Chapter 1 First, however, efficient procedures must be found that can approximate what Computer-Generated Plants is actually visible for a potential viewer. If, for example, a virtual visitor strolls
through a synthetically generated forest, it will not be necessary to show the trees in the hundredth row, since they most likely are covered up by those in front. Corresponding procedures for the deletion of such objects are used with success in other areas of computer graphics and must be adapted for synthetic landscapes.
Next we will deal with plant communities. In botany most often descriptive models are used instead of algorithmic ones to define plant populations and plant communities. Mathematicians, on the other hand, are more concerned with the description and simulation of interacting sets of discrete objects and the application of the results to plant populations.
By contrast, researchers in computer graphics are only interested in the descriptive models, and weather they can be converted into efficient algorithms. The same is true for the mathematical procedures, which often are found in ecology and that cannot be integrated easily. For example, the simulation processes used here are often too complex for application. Therefore, efficient procedures for the specification of plant populations must be found and, at the same time, the different conditions for the plant habitats, such as the availability of water and light, have to be taken into account.
An essential difference between the methods employed in computer graphics and those used by botanists is the complexity of the required systems. In botany, rather small areas are being examined and analyzed, and large amounts of data are simplified by means of abstraction. For image production, however, also large aerials of several square miles must be produced with visible details. Here, simply storing the locations of the corresponding plants can present a problem, since billions of positions have to be recorded. A challenge in computer graphics is to record the positions only if necessary and to disregard them as soon as a plant is no longer visible. This kind of “on-the-fly” computation raises a number of interesting questions.

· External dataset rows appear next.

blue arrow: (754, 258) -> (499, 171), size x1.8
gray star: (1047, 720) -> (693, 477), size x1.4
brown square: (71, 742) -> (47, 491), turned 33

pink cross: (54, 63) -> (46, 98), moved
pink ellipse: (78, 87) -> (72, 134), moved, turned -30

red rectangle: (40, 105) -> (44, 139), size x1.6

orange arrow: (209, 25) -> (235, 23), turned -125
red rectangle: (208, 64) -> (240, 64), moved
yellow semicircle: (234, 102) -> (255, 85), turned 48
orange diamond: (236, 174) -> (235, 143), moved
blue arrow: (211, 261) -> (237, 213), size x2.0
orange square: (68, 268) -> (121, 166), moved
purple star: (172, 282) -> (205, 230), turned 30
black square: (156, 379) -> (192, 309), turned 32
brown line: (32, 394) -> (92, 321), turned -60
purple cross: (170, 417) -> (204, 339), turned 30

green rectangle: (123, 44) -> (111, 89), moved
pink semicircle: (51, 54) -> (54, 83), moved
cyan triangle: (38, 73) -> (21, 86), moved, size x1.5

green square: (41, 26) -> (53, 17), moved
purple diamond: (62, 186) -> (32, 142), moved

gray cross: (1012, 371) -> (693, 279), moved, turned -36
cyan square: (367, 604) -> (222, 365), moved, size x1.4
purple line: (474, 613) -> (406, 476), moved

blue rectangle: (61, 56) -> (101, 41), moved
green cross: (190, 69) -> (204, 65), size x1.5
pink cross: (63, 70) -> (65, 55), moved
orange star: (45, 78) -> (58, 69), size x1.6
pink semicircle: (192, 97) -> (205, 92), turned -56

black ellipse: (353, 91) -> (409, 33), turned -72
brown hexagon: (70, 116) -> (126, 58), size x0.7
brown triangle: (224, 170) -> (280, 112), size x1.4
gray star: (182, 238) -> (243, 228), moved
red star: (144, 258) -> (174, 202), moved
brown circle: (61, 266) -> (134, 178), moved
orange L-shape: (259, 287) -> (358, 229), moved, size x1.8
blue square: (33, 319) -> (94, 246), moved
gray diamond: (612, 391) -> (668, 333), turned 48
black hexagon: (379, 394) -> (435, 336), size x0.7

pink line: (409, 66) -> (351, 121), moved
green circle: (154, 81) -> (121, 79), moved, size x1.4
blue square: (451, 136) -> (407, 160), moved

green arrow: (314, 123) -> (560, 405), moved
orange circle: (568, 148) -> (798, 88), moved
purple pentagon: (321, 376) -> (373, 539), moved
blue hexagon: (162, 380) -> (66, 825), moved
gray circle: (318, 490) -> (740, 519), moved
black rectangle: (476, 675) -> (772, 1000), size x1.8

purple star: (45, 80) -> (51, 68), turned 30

Another challenge is to efficiently represent geometrical models of plant populations and plant communities. For example, it is necessary to find out what are visually essential elements in a plant community and how these essential elements can be depicted with the smallest possible geometric resolution. Although not all of these questions are addressed in this book, we will introduce approaches that at least let us insinuate the overall picture.
At this point it should be mentioned that the rapid development of computer graphics hardware most likely will not make procedures for the minimization of geometry obsolete, at least not during the next few years. The past decades have shown that the desired model complexities increased more rapidly than the corresponding developments in computer hardware. Of course, it is possible that at one point in the future, all essential requirements with respect to the graphical performance of computers will be satisfied, but for right now this is absolutely not the case.